Shown in FIG. 1 is a somewhat schematic layout of a conventional barn floor 10 having two primary gutters 12a and 12b that run most of the length of the floor, but only a small portion of the width of the floor, draining into a secondary gutter 13. The gutters 12a and 12b are separated by a raised center floor portion 14. Generally, livestock will be positioned on the raised center floor portion 14 in two rows, facing each other, with the primary gutters 12a and 12b positioned along the rear of the animals so as to collect the manure and other waste materials from the animals. According to conventional methods for cleaning the gutters, respective scrapers 16a and 16b are positioned in gutters 12a and 12b. The two scrapers 16a and 16b are connected to a single endless chain 18. Beginning with the first scraper 16a, the path of the chain 18 leads lengthwise within the gutter 12a to a first distal wheel 20, at the distal end of the gutter 12a, then proceeds across to a second distal wheel 22 in the opposite gutter 12b, then lengthwise within the gutter 12b to the second scraper 16b, then continuing lengthwise to a first proximal wheel 24 at the proximal end of the barn floor 10, then through a drive tower 26 (to be explained in more detail below), then to a second proximal wheel 28 in line with the first gutter 12a, where the chain continues within the gutter 12a and connects with the first scraper 16a. The drive tower 26 drives the chain 18 so as to move the scrapers 16a and 16b within the gutters 12a and 12b. The scrapers 16a and 16b are collapsible so that they collapse when moving away from the secondary gutter 13, and expand when moving toward the secondary gutter, so as to move any manure in the primary gutters into the secondary gutter, for final disposal or removal from the barn. Drive tower 26 may be controlled by a controller located nearby, such as control box 30 on a nearby wall in the barn.

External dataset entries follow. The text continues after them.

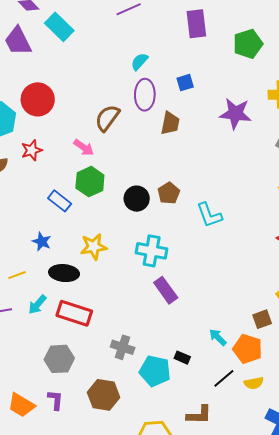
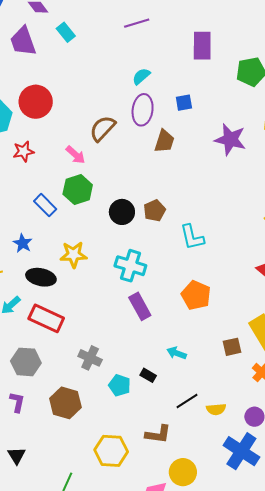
cyan rectangle: (59, 27) -> (66, 32), size x0.7
cyan arrow: (218, 337) -> (177, 353), moved, turned -30
orange pentagon: (248, 349) -> (196, 295), moved
cyan pentagon: (155, 371) -> (120, 385), size x0.7

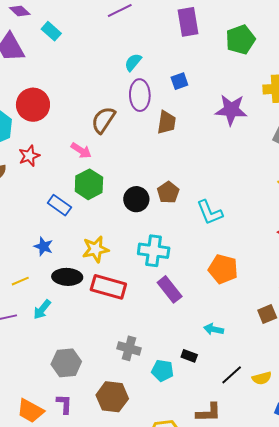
red rectangle: (46, 318) -> (108, 287), moved

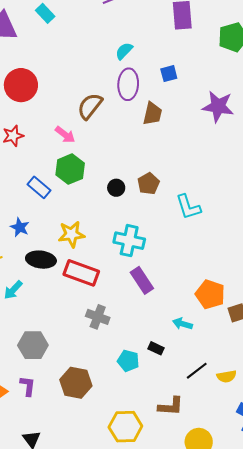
black circle: (136, 199) -> (116, 188), size x0.7
orange pentagon: (223, 269) -> (210, 294), moved
gray cross: (129, 348) -> (98, 317), moved

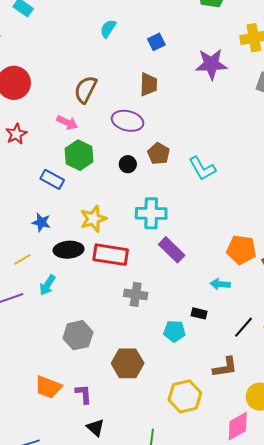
purple ellipse: (128, 84) -> (128, 121), moved, turned -68
purple L-shape: (28, 386) -> (84, 394), moved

FIG. 2 is an enlarged elevational view of drive tower 26. As can be seen there, a conventional drive tower 26 may have a pair of feed wheels 32a and 32b journaled thereto, one at each side of the tower, each of which admits the chain from its respective side. As the chain 18 enters the tower from one side, the chain moves up the tower 26 and passes over a pocket sprocket or drive sprocket 34. The drive sprocket 34 is driven by a gearbox 36, connected to the drive sprocket by a rotor shaft 38. Gearbox 36 is in turn driven by a motor 37 by way of a pulley and belt system, reducer, or other suitable transmission system.

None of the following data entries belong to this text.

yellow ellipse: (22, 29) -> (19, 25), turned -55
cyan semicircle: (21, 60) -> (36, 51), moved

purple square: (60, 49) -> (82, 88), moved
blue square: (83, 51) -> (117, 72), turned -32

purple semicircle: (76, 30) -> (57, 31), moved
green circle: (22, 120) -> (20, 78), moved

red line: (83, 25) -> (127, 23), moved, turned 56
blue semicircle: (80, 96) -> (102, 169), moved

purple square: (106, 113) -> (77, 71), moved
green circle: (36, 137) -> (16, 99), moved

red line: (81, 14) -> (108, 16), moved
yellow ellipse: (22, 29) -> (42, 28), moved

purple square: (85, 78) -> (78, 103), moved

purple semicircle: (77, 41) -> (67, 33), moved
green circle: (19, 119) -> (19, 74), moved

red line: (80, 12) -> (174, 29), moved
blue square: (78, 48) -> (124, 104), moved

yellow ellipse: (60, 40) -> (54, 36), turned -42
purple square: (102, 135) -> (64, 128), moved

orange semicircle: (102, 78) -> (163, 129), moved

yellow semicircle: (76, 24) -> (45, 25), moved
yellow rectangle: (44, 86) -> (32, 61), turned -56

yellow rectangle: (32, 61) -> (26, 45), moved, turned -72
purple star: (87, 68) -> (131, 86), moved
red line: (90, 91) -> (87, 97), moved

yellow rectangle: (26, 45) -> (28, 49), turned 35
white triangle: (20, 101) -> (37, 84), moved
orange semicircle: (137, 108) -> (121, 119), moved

While this arrangement works well in smaller barns, where the total chain length is 1000 feet or less, problems arise when the chain length exceeds 1000 feet, and in some barns, the desired chain length can extend up to 5000 feet or more. In such long chain situations, even though the chain is tensioned at installation by various adjustments made to the drive tower 26, the chain can have slack in it, to an extent even more than the chain tensioning built into the drive tower can absorb, based on various factors, including general chain wear, the possibility of chain stretching due the forces at work, and general chain slack that cannot be completely eliminated with the primary chain tensioning provided by the drive tower. That excess chain can build up in the area 39 near the feed wheels 32a, 32b. Primary chain tension is generally applied at the drive tower, but the effect of that preload on the chain 18 generally increases the load on the chain and hence the stresses within the chain, in turn causing increased wear. The preloaded tension at the drive tower has to be so great, to avoid the chance of jamming in long chain systems, that the chain is very tight even without moving under load. Without that high level of tension, depending on the direction of rotation of the drive sprocket, the feed wheel 32a, 32b towards which the drive sprocket is rotating can experience jamming. The chain 18 builds up at the bottom of drive tower 26, again in areas 39, due to lack of chain movement.
This invention relates to improvements over the structures described above, and to solutions to problems raised or not solved thereby.